YOUR GOAL: Return every line from the records below that has the word "τιμών".
════════
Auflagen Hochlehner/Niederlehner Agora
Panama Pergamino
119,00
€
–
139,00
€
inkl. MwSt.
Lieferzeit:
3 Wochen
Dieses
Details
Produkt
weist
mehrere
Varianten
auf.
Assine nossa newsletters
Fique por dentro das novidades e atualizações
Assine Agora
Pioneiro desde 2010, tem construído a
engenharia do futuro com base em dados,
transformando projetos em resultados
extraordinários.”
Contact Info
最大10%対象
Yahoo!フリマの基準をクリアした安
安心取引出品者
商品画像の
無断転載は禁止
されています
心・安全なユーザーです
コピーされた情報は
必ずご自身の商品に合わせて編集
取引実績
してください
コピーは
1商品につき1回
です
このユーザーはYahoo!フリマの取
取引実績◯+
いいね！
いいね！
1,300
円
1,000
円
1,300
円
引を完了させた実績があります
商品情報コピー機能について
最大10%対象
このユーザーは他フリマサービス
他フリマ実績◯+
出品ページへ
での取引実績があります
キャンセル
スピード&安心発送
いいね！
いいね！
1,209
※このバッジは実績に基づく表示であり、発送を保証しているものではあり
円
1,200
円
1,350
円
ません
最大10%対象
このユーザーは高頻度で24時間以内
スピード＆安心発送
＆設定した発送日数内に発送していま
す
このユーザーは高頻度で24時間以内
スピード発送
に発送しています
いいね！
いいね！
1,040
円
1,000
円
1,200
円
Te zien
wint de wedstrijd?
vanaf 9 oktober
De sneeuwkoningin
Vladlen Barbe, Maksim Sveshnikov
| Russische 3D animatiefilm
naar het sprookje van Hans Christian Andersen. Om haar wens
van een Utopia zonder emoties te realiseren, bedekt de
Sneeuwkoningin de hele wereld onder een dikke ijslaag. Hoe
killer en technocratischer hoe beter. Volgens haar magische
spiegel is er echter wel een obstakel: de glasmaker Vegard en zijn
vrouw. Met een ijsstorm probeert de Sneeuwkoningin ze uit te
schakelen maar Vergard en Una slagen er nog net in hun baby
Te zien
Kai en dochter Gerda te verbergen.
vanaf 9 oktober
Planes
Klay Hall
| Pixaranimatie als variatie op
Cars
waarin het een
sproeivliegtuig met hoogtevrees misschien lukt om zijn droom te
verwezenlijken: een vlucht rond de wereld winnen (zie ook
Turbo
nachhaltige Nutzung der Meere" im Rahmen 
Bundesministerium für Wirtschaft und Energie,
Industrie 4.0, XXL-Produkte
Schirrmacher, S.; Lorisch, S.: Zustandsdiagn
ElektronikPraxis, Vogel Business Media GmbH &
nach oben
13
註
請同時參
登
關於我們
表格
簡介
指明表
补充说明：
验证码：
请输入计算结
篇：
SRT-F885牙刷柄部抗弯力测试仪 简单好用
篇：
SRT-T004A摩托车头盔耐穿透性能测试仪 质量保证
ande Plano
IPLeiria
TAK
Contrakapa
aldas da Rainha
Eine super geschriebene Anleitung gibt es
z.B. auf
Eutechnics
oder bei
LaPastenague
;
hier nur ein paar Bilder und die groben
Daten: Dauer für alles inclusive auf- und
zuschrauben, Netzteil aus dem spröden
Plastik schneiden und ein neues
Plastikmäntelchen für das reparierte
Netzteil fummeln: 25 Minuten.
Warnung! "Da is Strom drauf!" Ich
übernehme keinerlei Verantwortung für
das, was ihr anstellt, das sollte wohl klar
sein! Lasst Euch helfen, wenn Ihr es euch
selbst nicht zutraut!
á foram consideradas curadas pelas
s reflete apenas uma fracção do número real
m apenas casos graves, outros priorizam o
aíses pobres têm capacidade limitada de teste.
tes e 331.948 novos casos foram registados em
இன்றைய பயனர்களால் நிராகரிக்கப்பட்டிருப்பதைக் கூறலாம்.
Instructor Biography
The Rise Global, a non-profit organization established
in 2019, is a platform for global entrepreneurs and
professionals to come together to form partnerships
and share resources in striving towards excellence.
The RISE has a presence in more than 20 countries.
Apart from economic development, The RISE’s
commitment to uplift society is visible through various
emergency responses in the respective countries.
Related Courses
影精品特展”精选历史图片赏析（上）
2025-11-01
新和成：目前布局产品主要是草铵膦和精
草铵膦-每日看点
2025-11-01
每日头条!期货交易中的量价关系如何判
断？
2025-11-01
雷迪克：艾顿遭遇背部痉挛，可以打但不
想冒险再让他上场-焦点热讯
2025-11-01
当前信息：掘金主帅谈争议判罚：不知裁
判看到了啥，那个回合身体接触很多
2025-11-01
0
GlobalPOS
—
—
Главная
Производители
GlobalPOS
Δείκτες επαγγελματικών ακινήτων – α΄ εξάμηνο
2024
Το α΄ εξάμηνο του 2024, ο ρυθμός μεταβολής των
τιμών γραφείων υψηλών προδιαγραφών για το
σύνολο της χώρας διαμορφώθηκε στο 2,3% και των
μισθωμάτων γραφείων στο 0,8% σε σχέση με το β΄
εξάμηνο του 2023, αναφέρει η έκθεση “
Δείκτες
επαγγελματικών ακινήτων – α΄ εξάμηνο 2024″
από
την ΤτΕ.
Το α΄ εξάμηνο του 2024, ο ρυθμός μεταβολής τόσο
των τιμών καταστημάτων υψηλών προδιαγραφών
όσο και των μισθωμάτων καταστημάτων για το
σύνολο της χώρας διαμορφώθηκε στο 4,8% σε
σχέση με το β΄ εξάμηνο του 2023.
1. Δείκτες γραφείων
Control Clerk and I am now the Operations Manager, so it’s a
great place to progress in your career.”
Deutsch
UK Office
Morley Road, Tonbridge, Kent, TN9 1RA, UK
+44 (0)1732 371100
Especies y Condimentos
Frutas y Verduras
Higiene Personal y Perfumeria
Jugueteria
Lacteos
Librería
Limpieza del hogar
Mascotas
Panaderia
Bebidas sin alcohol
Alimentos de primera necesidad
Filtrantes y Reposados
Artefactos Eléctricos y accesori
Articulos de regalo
════════
ANSWER TO THIS TASK:
τιμών γραφείων υψηλών προδιαγραφών για το
των τιμών καταστημάτων υψηλών προδιαγραφών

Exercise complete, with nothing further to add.